:: RECORDS FOR THIS EXERCISE

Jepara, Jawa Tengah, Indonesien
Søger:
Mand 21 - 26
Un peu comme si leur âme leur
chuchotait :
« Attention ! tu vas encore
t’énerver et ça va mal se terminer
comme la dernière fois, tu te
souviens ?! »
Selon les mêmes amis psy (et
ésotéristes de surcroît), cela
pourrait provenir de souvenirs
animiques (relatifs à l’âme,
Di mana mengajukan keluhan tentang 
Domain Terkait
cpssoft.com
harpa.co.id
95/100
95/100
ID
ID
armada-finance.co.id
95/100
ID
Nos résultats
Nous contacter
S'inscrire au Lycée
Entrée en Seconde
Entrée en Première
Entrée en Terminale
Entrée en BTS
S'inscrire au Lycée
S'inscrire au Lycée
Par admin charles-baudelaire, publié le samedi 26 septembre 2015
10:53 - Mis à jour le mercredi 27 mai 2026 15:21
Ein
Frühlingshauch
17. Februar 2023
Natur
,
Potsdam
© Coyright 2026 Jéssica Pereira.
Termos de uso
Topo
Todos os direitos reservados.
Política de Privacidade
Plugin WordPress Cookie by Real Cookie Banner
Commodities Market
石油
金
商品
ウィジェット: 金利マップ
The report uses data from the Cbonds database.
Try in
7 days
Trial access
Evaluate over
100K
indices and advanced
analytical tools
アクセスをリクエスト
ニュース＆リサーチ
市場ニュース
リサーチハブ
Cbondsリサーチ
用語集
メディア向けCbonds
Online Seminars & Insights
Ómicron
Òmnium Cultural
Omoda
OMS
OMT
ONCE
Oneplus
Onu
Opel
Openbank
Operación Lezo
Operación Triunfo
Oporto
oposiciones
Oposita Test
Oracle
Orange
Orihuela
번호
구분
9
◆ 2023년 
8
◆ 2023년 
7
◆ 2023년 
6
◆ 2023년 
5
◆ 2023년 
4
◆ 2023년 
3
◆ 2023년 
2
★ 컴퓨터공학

::::

- [WHAT YOU HAVE TO DO]: Word for word, write out all of the entries again.

- [RESPONSE BELOW]:
Jepara, Jawa Tengah, Indonesien
Søger:
Mand 21 - 26
Un peu comme si leur âme leur
chuchotait :
« Attention ! tu vas encore
t’énerver et ça va mal se terminer
comme la dernière fois, tu te
souviens ?! »
Selon les mêmes amis psy (et
ésotéristes de surcroît), cela
pourrait provenir de souvenirs
animiques (relatifs à l’âme,
Di mana mengajukan keluhan tentang 
Domain Terkait
cpssoft.com
harpa.co.id
95/100
95/100
ID
ID
armada-finance.co.id
95/100
ID
Nos résultats
Nous contacter
S'inscrire au Lycée
Entrée en Seconde
Entrée en Première
Entrée en Terminale
Entrée en BTS
S'inscrire au Lycée
S'inscrire au Lycée
Par admin charles-baudelaire, publié le samedi 26 septembre 2015
10:53 - Mis à jour le mercredi 27 mai 2026 15:21
Ein
Frühlingshauch
17. Februar 2023
Natur
,
Potsdam
© Coyright 2026 Jéssica Pereira.
Termos de uso
Topo
Todos os direitos reservados.
Política de Privacidade
Plugin WordPress Cookie by Real Cookie Banner
Commodities Market
石油
金
商品
ウィジェット: 金利マップ
The report uses data from the Cbonds database.
Try in
7 days
Trial access
Evaluate over
100K
indices and advanced
analytical tools
アクセスをリクエスト
ニュース＆リサーチ
市場ニュース
リサーチハブ
Cbondsリサーチ
用語集
メディア向けCbonds
Online Seminars & Insights
Ómicron
Òmnium Cultural
Omoda
OMS
OMT
ONCE
Oneplus
Onu
Opel
Openbank
Operación Lezo
Operación Triunfo
Oporto
oposiciones
Oposita Test
Oracle
Orange
Orihuela
번호
구분
9
◆ 2023년 
8
◆ 2023년 
7
◆ 2023년 
6
◆ 2023년 
5
◆ 2023년 
4
◆ 2023년 
3
◆ 2023년 
2
★ 컴퓨터공학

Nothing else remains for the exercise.